Table 1 Marker SNPs from the 2014 psychiatric genomics consortium schizophrenia mega-GWAS within a haplotype to which a retinoid-related gene was mapped

Given that disruption of retinoid biology should alter neurodevelopment, we hypothesised that retinoid signalling dysregulation plays a role in the emergence of more severe CDs and adverse clinical outcomes in schizophrenia. In this study, we therefore sought to integrate the polygenic effect of common and rare variation, using systems biology to investigate at-RA signalling, in a cohort of schizophrenia cases that have previously been stratified by multiple cognitive measures to highlight a CD subtype [5]. We observed that common polygenic risk in retinoid genes implicated by GWAS was associated with schizophrenia, but not overrepresented in the CD group. However, rare variation in retinoid genes was only enriched in schizophrenia cases with severe CD, with the retinoic acid receptor beta gene RARB significantly associated with this subtype. Increasing burden of rare RARB variation was also associated with decreased grey matter volume in a left posterior cerebellar region in the CD subgroup after voxel-wise correction, along with covariation amongst grey matter concentration (GMC) in several brain regions. Analysis of non-coding sequence in DR5-RARE, proximal to genes, revealed an excess of rare variation that could disrupt the expression of retinoid target transcripts. This, and other forms of retinoid dysregulation, was supported by differential expression of DR5-RARE proximal genes in two independent schizophrenia cohorts, which were enriched in functionally significant pathways.

Materials and methods

Participants

Participants in this study were sourced from the Australian Schizophrenia Research Bank (ASRB), which is a public bank of clinical and cognitive data, including structural magnetic resonance imaging (MRI) scans and DNA samples, for a large cohort of schizophrenia cases and controls, collected across five cooperating sites in Australia [24]. Detailed descriptions of the exclusion criteria and procedures for consent have been outlined elsewhere [5, 24]. The use of these data was approved by the University of Newcastle Human Ethics Research Committee (HREC) and the Australian Schizophrenia Research Bank. First, ASRB schizophrenia cases and non-neuropsychiatric controls with no immediate family history of psychoses were selected for SNP genotyping. Individuals were excluded during quality control (QC) as described in supplementary note 1, with 425 schizophrenia cases and 251 controls retained for analysis.

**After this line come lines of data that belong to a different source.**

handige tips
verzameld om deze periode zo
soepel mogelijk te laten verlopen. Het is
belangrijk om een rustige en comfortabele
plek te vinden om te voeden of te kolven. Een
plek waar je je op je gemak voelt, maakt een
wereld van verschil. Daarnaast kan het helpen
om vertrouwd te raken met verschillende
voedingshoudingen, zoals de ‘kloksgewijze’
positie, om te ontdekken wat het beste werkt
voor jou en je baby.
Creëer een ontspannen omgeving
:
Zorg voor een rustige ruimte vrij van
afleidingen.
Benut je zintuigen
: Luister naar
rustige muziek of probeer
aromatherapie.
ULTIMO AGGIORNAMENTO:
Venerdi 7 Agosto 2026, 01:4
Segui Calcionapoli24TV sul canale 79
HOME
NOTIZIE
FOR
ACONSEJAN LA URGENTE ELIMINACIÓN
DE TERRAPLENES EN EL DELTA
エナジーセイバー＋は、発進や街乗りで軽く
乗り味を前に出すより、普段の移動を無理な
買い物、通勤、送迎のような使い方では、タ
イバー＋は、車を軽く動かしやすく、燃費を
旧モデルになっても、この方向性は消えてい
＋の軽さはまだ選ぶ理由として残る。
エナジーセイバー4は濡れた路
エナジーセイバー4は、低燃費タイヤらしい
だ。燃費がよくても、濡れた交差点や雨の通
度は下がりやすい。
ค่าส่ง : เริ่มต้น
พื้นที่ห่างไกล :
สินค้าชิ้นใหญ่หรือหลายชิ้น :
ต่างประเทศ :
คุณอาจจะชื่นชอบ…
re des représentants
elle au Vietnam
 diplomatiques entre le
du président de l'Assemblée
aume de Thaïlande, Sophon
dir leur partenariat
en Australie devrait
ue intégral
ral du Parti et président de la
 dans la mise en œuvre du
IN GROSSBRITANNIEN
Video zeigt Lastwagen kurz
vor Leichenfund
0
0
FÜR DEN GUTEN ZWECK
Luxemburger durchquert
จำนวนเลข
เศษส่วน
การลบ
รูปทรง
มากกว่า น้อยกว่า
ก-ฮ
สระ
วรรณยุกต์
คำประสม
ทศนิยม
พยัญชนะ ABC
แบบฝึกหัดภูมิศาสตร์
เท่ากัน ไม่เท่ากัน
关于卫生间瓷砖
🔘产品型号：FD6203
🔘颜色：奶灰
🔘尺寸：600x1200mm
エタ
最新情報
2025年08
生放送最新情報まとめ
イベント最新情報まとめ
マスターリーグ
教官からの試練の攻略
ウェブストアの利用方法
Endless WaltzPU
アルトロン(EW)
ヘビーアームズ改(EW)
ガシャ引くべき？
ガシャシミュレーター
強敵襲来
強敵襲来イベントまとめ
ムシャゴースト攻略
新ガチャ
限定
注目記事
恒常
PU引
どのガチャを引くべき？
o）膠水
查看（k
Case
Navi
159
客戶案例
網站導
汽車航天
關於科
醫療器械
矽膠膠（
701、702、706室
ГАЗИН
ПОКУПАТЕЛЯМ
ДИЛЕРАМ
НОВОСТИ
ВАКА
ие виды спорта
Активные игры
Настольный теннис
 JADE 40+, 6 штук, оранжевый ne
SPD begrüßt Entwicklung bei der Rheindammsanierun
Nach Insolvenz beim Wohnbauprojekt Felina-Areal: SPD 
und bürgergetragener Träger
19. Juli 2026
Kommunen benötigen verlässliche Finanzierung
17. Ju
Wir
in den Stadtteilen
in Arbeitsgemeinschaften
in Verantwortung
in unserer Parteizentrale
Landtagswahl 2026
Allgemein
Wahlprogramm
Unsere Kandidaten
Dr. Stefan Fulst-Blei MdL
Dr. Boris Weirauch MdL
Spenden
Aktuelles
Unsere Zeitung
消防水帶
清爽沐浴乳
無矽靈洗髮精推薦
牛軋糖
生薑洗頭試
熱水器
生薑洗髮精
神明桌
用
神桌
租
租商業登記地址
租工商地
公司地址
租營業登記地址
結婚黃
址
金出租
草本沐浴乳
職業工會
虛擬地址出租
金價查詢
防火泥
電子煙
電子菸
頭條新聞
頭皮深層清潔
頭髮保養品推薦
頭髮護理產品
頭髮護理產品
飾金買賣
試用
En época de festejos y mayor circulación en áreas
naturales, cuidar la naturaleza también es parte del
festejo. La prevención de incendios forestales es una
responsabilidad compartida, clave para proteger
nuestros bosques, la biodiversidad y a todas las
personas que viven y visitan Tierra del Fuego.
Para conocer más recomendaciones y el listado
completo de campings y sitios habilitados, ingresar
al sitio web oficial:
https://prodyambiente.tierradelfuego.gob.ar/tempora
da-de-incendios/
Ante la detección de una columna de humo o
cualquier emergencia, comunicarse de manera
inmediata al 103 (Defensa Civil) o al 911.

The case cohort was comprised of 283 males (67%), whereas controls were 43% male (Supplementary Table 5, 6). WGS was performed on a subset of the ASRB for whom clinical and cognitive data were previously collected, with 469 samples available for this study, consisting of 321 affected individuals and 148 controls (Supplementary Table 7). In the WGS cohort, MRI data were also accessed for schizophrenia cases as available (N = 210, Supplementary Table 8). Data are available upon application to the ASRB (https://www.neura.edu.au/discovery-portal/asrb/).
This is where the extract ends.